Geographically, wholesale sales grew 24 percent in Greater China; 19 percent in Europe excluding Italy; 13 percent in Italy; 7 percent in North America, and 4 percent in Japan. In the rest of the world, these revenues increased 18 percent.
Hooks said China continued to perform “fantastically well” and attributed the growth there to retail expansion and organic growth at existing stores. “We’ve accelerated our business in China and become more courageous in opening directly owned stores,” Hooks said. He added Armani would open two Emporio Armani and one Giorgio Armani store in Beijing in the fall, as well as two other directly owned stores in the northeast of China.
He said there was a “definite fall in traffic” in Japan and the U.S. but that the retail market was “tough for everybody. We’ll see how retail does in the next few months,” Hooks said.

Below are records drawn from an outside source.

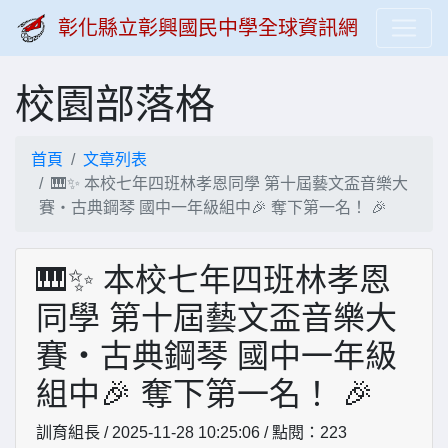
彰化縣立彰興國民中學全球資訊網
校園部落格
首頁
文章列表
🎹✨ 本校七年四班林孝恩同學 第十屆藝文盃音樂大
賽・古典鋼琴 國中一年級組中🎉 奪下第一名！ 🎉
🎹✨ 本校七年四班林孝恩
同學 第十屆藝文盃音樂大
賽・古典鋼琴 國中一年級
組中🎉 奪下第一名！ 🎉
訓育組長 / 2025-11-28 10:25:06 / 點閱：223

As if emblematic of his plans for the company and despite a whirlwind year ahead, Armani said he would still find time to cruise his new 213-foot custom designed yacht, which, not surprisingly, is bigger than his last.
“On a personal note, I am looking forward to launching my new boat, the hull and interior of which I have enjoyed designing,” he said.
Looking to the longer term, the designer said he had no plans to retire and ruled out floating his empire on the stock market or selling a part or all of it to a third party — at least for now.
“There is no immediate pressure to make such decisions,” Armani said. “My main concern has always been and will always be to maintain the fundamental philosophies upon which I have built this company.”